El escritor francés Emmanuel Carrère revive en El adversario la historia de un falso médico de la OMS que en 1993, justo antes de ser descubierto, prefirió matar a su mujer, sus hijos y sus padres para no tener que disculparse con ellos. El caso, que generó una enorme expectación mediática, terminó con la condena a cadena perpetua del asesino múltiple. En un pasaje de la obra, Carrère recoge el dictamen de un psiquiatra que acaba de visitarle en su celda: “Si no estuviese en la cárcel, ¡ya habría pasado por el programa de Mireille Dumas!”, un show semanal que por aquel entonces se emitía en la televisión francesa.
El pequeño Nicolás no ha matado a nadie. Sólo ha puesto encima de la mesa las miserias del sistema político y de la propia sociedad española, que anda ávida de héroes a los que ensalzar para luego derribarlos desde una altura suficiente. Y como el chico además no estaba en la cárcel, sino en un arresto domiciliario impuesto por sus abogados, decidió pasearse este fin de semana por algunos medios -como adivinó el psiquiatra de Carrère- para volver a ingresar dinero en su maltrecha cuenta corriente y seguir alimentando su farsa.

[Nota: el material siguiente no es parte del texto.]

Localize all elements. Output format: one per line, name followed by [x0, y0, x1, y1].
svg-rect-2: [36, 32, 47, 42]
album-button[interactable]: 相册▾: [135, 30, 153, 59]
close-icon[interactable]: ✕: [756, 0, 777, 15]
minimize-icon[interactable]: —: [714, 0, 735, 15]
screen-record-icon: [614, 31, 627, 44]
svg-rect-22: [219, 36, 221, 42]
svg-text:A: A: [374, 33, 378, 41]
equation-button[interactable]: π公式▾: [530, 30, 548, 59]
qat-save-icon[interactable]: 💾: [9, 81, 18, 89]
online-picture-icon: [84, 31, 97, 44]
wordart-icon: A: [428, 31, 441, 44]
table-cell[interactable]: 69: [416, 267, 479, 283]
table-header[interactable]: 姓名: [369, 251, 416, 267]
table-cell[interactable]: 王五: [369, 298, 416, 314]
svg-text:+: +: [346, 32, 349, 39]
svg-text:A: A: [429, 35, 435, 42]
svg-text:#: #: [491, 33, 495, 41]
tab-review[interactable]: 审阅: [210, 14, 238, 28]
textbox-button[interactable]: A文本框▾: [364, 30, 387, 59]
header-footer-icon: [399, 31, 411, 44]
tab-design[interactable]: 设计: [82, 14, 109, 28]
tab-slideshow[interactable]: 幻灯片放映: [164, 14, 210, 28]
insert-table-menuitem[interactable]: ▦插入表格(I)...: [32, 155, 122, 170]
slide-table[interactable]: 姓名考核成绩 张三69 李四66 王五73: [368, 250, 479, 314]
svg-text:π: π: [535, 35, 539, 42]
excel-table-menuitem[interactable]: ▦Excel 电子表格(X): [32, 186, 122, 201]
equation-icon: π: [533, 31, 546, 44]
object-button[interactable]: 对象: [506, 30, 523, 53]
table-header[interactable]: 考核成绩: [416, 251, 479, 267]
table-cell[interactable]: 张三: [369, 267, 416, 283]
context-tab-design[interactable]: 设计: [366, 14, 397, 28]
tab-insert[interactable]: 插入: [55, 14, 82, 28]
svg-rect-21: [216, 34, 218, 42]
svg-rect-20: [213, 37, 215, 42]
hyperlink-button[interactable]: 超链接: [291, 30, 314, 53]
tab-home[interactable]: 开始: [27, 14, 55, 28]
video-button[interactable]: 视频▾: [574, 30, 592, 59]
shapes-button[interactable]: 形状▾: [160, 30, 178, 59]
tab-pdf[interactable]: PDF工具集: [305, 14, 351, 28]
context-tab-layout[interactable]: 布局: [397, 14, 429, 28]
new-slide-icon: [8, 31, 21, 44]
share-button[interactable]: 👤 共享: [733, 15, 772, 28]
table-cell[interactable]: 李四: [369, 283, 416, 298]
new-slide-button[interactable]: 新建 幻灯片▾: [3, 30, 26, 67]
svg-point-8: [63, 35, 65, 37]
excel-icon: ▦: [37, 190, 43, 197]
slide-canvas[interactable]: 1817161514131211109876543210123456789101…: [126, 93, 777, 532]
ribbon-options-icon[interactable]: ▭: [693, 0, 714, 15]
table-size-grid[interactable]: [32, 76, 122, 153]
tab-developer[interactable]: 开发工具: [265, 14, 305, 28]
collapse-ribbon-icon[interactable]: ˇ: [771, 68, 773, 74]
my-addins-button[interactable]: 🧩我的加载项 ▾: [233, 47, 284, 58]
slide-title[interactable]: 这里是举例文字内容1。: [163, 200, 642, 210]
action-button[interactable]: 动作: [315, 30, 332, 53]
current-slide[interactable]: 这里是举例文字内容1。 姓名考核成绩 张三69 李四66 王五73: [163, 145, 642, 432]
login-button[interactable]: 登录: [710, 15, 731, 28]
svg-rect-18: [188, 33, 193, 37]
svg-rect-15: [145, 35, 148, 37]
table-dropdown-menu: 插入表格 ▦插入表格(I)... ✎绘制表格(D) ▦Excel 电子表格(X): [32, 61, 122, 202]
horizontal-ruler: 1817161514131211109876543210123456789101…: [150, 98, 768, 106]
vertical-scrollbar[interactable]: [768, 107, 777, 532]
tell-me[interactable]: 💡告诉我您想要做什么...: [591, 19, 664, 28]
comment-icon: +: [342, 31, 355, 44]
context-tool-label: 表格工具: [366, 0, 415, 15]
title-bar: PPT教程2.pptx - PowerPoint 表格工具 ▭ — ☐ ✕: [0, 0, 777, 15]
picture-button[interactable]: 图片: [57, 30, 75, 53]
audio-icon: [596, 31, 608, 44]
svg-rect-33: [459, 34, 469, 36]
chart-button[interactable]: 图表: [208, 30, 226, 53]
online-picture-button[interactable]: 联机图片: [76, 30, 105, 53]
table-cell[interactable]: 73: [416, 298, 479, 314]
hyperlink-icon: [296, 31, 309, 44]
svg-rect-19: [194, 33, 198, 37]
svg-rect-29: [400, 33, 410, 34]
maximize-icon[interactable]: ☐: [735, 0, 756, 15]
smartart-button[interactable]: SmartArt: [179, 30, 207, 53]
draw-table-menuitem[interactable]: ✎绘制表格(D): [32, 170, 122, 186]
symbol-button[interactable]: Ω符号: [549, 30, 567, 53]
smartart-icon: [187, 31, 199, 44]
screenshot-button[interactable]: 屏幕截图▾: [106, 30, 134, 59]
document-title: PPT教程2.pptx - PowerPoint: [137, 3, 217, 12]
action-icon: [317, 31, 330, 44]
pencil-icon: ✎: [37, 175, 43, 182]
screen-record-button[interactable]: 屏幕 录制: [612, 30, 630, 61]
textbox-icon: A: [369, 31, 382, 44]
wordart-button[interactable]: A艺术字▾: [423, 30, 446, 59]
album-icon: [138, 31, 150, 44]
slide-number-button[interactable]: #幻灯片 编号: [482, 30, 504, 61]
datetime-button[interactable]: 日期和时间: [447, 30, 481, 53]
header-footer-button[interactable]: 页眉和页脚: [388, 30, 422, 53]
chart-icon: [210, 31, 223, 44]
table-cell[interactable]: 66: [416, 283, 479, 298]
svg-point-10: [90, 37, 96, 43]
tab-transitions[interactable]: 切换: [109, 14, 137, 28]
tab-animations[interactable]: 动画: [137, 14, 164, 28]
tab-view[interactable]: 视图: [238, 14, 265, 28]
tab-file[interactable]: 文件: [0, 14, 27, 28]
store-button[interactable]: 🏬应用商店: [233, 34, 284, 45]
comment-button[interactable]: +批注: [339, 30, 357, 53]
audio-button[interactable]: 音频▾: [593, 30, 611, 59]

El engaño del pequeño Nicolás es en realidad más sencillo y natural de lo que parece. Las relaciones personales son decisivas en la política española y puede que el único factor. Ana Botella no se convirtió en alcaldesa de Madrid por tener un Máster en Harvard, por ejemplo. Y Andrea Fabra no es diputada del PP de Castellón por un sueño místico. En otros casos, ni siquiera hace falta un parentesco. Basta con una buena amistad. Zapatero convirtió a dirigentes del PSOE en ministros porque le caían simpáticos. Y Rajoy hizo lo mismo cuando llegó a La Moncloa. El fenómeno se da también en las patronales, los sindicatos, las empresas y hasta en las directivas de los clubes de fútbol. Al menos en este sentido, no hay mucha diferencia entre nuestro modelo y la mafia.